(Dataset records)
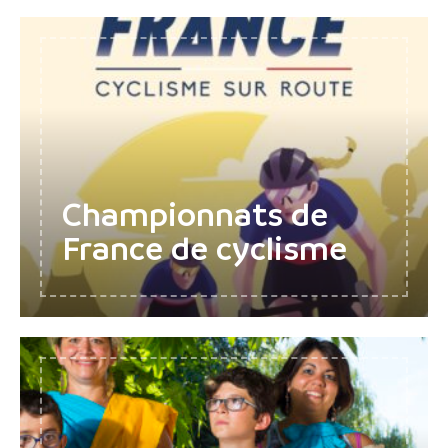
Championnats de
France de cyclisme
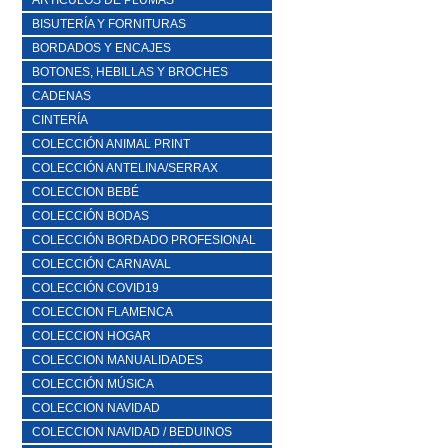
ARTICULOS DE PLUMAS
BISUTERÍA Y FORNITURAS
BORDADOS Y ENCAJES
BOTONES, HEBILLAS Y BROCHES
CADENAS
CINTERÍA
COLECCIÓN ANIMAL PRINT
COLECCIÓN ANTELINA/SERRAX
COLECCION BEBÉ
COLECCIÓN BODAS
COLECCIÓN BORDADO PROFESIONAL
COLECCIÓN CARNAVAL
COLECCIÓN COVID19
COLECCION FLAMENCA
COLECCION HOGAR
COLECCION MANUALIDADES
COLECCIÓN MÚSICA
COLECCION NAVIDAD
COLECCION NAVIDAD / BEDUINOS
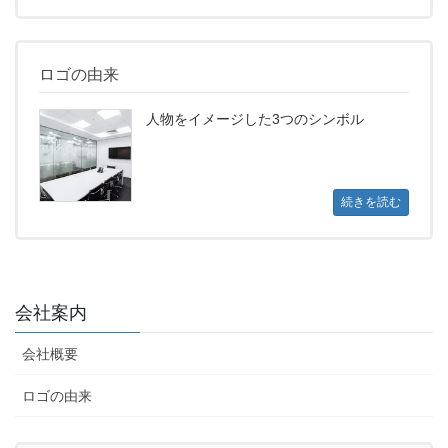
ロゴの由来
人物をイメージした3つのシンボル
続きを読む
会社案内
会社概要
ロゴの由来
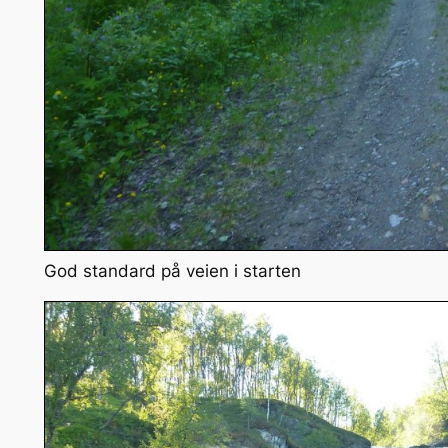
God standard på veien i starten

#### ABOUT THIS EXERCISE
The entries above are to be copied exactly, with every picture left out.

#### YOUR SOLUTION
Championnats de
France de cyclisme
ARTICULOS DE PLUMAS
BISUTERÍA Y FORNITURAS
BORDADOS Y ENCAJES
BOTONES, HEBILLAS Y BROCHES
CADENAS
CINTERÍA
COLECCIÓN ANIMAL PRINT
COLECCIÓN ANTELINA/SERRAX
COLECCION BEBÉ
COLECCIÓN BODAS
COLECCIÓN BORDADO PROFESIONAL
COLECCIÓN CARNAVAL
COLECCIÓN COVID19
COLECCION FLAMENCA
COLECCION HOGAR
COLECCION MANUALIDADES
COLECCIÓN MÚSICA
COLECCION NAVIDAD
COLECCION NAVIDAD / BEDUINOS
ロゴの由来
人物をイメージした3つのシンボル
続きを読む
会社案内
会社概要
ロゴの由来
God standard på veien i starten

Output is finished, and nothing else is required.